La résolution rapide des différends diminue la « réactivité » et réduit les « résidus ».

Notamment, lorsque les participants à l’étude n’ont pas résolu une dispute avant la fin de la journée, leurs niveaux de résidus ont eu tendance à rester élevés le lendemain, comme l’indique un rapport NA élevé/PA faible. En revanche, « les personnes qui estimaient que le problème était résolu ne présentaient pas d’élévation prolongée de leur affect négatif le lendemain », ont découvert Witzel et Stawski.

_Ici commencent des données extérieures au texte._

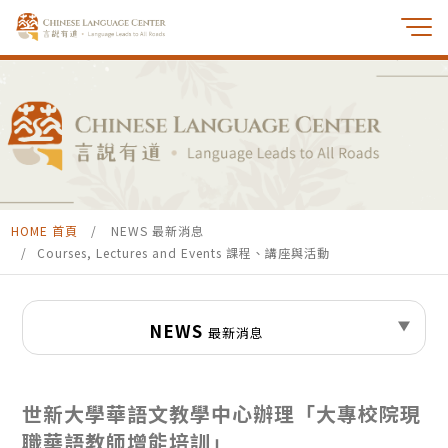
HOME 首頁
NEWS 最新消息
Courses, Lectures and Events 課程、講座與活動
NEWS
最新消息
世新大學華語文教學中心辦理「大專校院現
職華語教師增能培訓」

« Bien que les gens ne puissent pas toujours contrôler les facteurs de stress qui entrent dans leur vie – et le manque de contrôle est lui-même un facteur de stress dans de nombreux cas – ils peuvent travailler sur leur propre réponse émotionnelle à ces facteurs de stress », a conclu Stawski. « Certaines personnes sont plus réactives que d’autres. Mais dans la mesure où l’on parvient à atténuer le stress de manière à ce qu’il n’ait pas d’impact sur la journée ou sur quelques jours, cela permet de minimiser l’impact potentiel à long terme ».

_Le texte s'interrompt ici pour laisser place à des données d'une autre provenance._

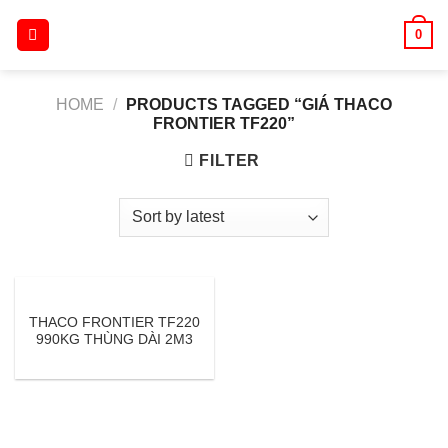
Skip
0
to
content
HOME
/
PRODUCTS TAGGED “GIÁ THACO
FRONTIER TF220”
FILTER
THACO FRONTIER TF220
990KG THÙNG DÀI 2M3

Conclusion: Les disputes non résolues peuvent avoir un impact négatif sur les niveaux de réactivité NA/PA d’une personne ; les résidus causés par la réactivité peuvent faire boule de neige au fil du temps. Faire un effort pour résoudre les conflits interpersonnels avant d’aller se coucher peut briser le cycle d’accumulation de résidus toxiques. Les gestes conciliants et la résolution rapide des désaccords peuvent faciliter la régulation émotionnelle de manière à réduire le stress chronique et à améliorer le bien-être général.

Références

Dakota D. Witzel et Robert S. Stawski. « Resolution Status and Age as Moderators for Interpersonal Everyday Stress and Stressor-Related Affect » (Statut de résolution et âge comme modérateurs du stress interpersonnel quotidien et de l’affect lié au stress). The Journals of Gerontology : Series B, gbab006 (Première publication : 10 janvier 2021) DOI : 10.1093/geronb/gbab006

Carol D. Ryff et David M. Almeida. « Midlife in the United States (MIDUS 2) : Daily Stress Project, 2004-2009. » Archives nationales des données informatisées sur le vieillissement (date de la version : 20 novembre 2017) DOI : 10.3886/ICPSR26841.v2.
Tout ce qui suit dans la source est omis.